Assim como Freeman Thomas havia suspeitado que ia ocorrer, uma divisão se desenvolveu no estúdio Simi Valley quando ficou óbvio para o resto da equipe de design no que estava sendo trabalhado. Alguns eram contra um novo Fusca. Ao contrário da atmosfera amistosa normal, os pessimistas nem olhavam para os designs ou modelos em escala. “Houve tensão dentro do estúdio, com certeza”, diz Thomas. “O pessoal da VW estava confuso. A maioria deles estava apenas pegando produtos existentes e fazendo gráficos de respingos e afins. O que queríamos era um verdadeiro reflexo da marca Volkswagen, mas com modernidade. Warkuss entendeu logo e apreciou isso.”
Em meados de 1993, Warkuss mostrou os modelos em escala para Piëch em um lugar em Wolfsburg que a empresa chama de “Valhalla”, o salão mitológico dos deuses nórdicos. Foi aqui que o presidente original da VW, Heinz Nordhoff, revisou as mudanças e melhorias propostas para o Fusca, a Kombi e o Karmann Ghia, a maioria dos quais nunca chegou a ser colocado em prática. “Éramos como crianças esperando ao lado do telefone”, diz Thomas. Piëch adorou o que viu. Não é um homem para desperdiçar palavras, sua resposta foi “In Ordnung”, que é alemão para “Em ordem” o que se subentendia como: “Considere ordenado”. Ele expressou a vontade de mostrá-lo no Salão de Detroit, que se realizaria em menos de 6 meses.

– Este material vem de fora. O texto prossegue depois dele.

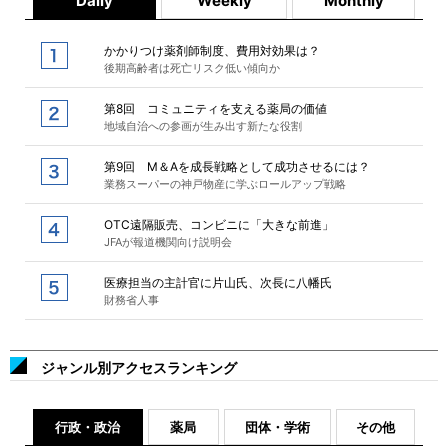
Daily
Weekly
Monthly
かかりつけ薬剤師制度、費用対効果は？
後期高齢者は死亡リスク低い傾向か
第8回 コミュニティを支える薬局の価値
地域自治への参画が生み出す新たな役割
第9回 M＆Aを成長戦略として成功させるには？
業務スーパーの神戸物産に学ぶロールアップ戦略
OTC遠隔販売、コンビニに「大きな前進」
JFAが報道機関向け説明会
医療担当の主計官に片山氏、次長に八幡氏
財務省人事
ジャンル別アクセスランキング
行政・政治
薬局
団体・学術
その他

Mays, Thomas e Toser recorreram a Dave Huyett para obter conselhos sobre como reunir todas as pessoas certas da Volkswagen AG para que o carro fosse exibido adequadamente em Detroit. Foi uma tarefa difícil porque a Volkswagen não havia dado muita importância ao Salão de Detroit. O display que eles tinham nos Estados Unidos não era muito bom, e a Volkswagen of America não tinha dinheiro para encomendar algum display de última hora. O projeto ia precisar de ajuda da Alemanha. “Nós ainda éramos considerados como leprosos”, disse Huyett. “Os executivos alemães realmente queriam ter pouco a ver conosco… e não tínhamos um padrinho em Wolfsburg para lutar por nós.” Só porque Piëch encomendou o carro para ser exibido no Salão de Detroit não significava que ele iria pessoalmente passar um cheque para que isso acontecesse. Os apoiadores do Conceito 1 teriam que trabalhar o sistema.
O vídeo dos designers, que tinha sido produzido para Warkuss, precisava ser mostrado ao Dr. Werner Schmidt, chefe da Volkswagen AG, para ver se ele financiaria parte da apresentação do Concept 1 no Salão de Detroit..

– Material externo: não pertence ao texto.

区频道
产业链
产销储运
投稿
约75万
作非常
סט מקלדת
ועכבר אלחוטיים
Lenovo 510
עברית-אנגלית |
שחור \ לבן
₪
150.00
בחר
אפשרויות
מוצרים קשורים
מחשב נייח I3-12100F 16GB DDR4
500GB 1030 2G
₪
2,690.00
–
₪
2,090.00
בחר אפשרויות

Huyett informou que a reunião deveria ocorrer no salão Valhalla, onde Piëch havia aprovado o projeto. E Huyett disse: “É onde Deus vem para as reuniões.” Os organizadores de participações em salões do automóvel da Volkswagen AG foram convidados, assim como o chefe de marketing mundial Dieter Dahlhoff. O chefe de desenvolvimento técnico Ullie Seiffert também seria convidado. Mas Seiffert seria “um osso duro de roer”, pois era fortemente contra. Em sua opinião, seria jogar um bom dinheiro atrás de um mau resultado nos Estados Unidos, e especialmente em um Beetle reencarnado.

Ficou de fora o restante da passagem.